Zudem hat das Projekt daran gearbeitet, dass Shuttle-Busse im Rahmen ihrer festgelegten Strecke auch auf Abweichungen im Umfeld reagieren. Die Fahrzeuge sollen langsamer werden, wenn sich bewegliche Objekte nähern oder unbekannte Gegenstände im Zweifel großzügig umfahren. Bei wiederkehrenden Wegmarken wie Laternen wiederum setzen sie die Fahrt in unverminderter Geschwindigkeit fort. Ist Gefahr im Verzug, verordnet sich das Shuttle sicherheitshalber einen Stopp. Das Ziel: Das Fahrzeug passt sein Fahrverhalten in Echtzeit den Gegebenheiten an, setzt aber seinen Weg nach Möglichkeit auch bei Störungen im System oder trotz Hindernissen auf der Strecke selbsttätig fort.

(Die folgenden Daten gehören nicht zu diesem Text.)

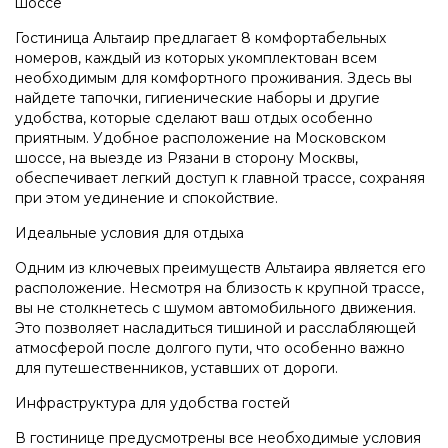
шоссе
Гостиница Альтаир предлагает 8 комфортабельных
номеров, каждый из которых укомплектован всем
необходимым для комфортного проживания. Здесь вы
найдете тапочки, гигиенические наборы и другие
удобства, которые сделают ваш отдых особенно
приятным. Удобное расположение на Московском
шоссе, на выезде из Рязани в сторону Москвы,
обеспечивает легкий доступ к главной трассе, сохраняя
при этом уединение и спокойствие.
Идеальные условия для отдыха
Одним из ключевых преимуществ Альтаира является его
расположение. Несмотря на близость к крупной трассе,
вы не столкнетесь с шумом автомобильного движения.
Это позволяет насладиться тишиной и расслабляющей
атмосферой после долгого пути, что особенно важно
для путешественников, уставших от дороги.
Инфраструктура для удобства гостей
В гостинице предусмотрены все необходимые условия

Telemetrie hoch drei, Anwendung hoch zwei
Daten über die aktuelle Fahrt und den technischen Zustand können aus dem Fahrzeug heraus und an das Fahrzeug zurück übertragen werden. Dabei gehen Informationen hinsichtlich drei Funktionen hin und her: Diagnose, Überwachung, Steuerung. Telemetrie, also Übertragung von Messwerten, hoch drei sozusagen, und deshalb: Teletrimetrie. Auf der Basis kann künftig per Leitstelle ein ganzer Fuhrpark an automatisierten Shuttle-Bussen aus der Ferne kontrolliert, bei Bedarf repariert oder gesteuert werden, um beispielsweise Türen zu öffnen. So lassen sich die Fahrzeuge unterstützen, falls sie in Sachen Fehlererkennung und Fehlerkompensation doch einmal an ihre Grenzen kommen oder auch ganz planmäßig eine Wartung benötigen.
(Fotograf: Martin Stollberg)
Die im Projekt erarbeiteten Lösungen lassen sich nicht nur in fahrerlosen Shuttle-Bussen einsetzen, sondern ermöglichen auch die robuste Unterstützung von Logistikprozessen. Es wurde ein Assistenzsystem im Zusammenspiel zwischen Fahrer und Fahrzeug entwickelt, welches eine hochgenaue Positionierung von Wechselbrückenhubwagen – Spezialfahrzeuge zum Versetzen von Containern in Logistikzentren – ermöglicht. Ziel war, die Fahrzeuge zentimetergenau unter Containerbrücken zu bewegen, um so die Transportbehälter schnell aufzunehmen. Dazu sind eine genaue Lokalisierung und eine Art automatisiertes Einparken unter der Brücke notwendig. In der Praxis ermöglicht dieses automatisierte Manöver ein fehlerfreies Aufnehmen und Positionieren der Container.
Erprobt wurden die Entwicklungen auf mehreren Testrecken: Mit zwei Shuttle-Bussen auf dem Bosch-Forschungscampus in Renningen wurde die Beförderung von Personen auf einem Gelände getestet, auf dem auch Fußgänger unterwegs sind. Auf einem Innovationspark bei Aachen sowie im Umfeld eines Paketzentrums der Deutschen Post/DHL wurde mit einem Logistikfahrzeug das Zusammenspiel von Fahrer und automatisiertem Fahrzeug untersucht.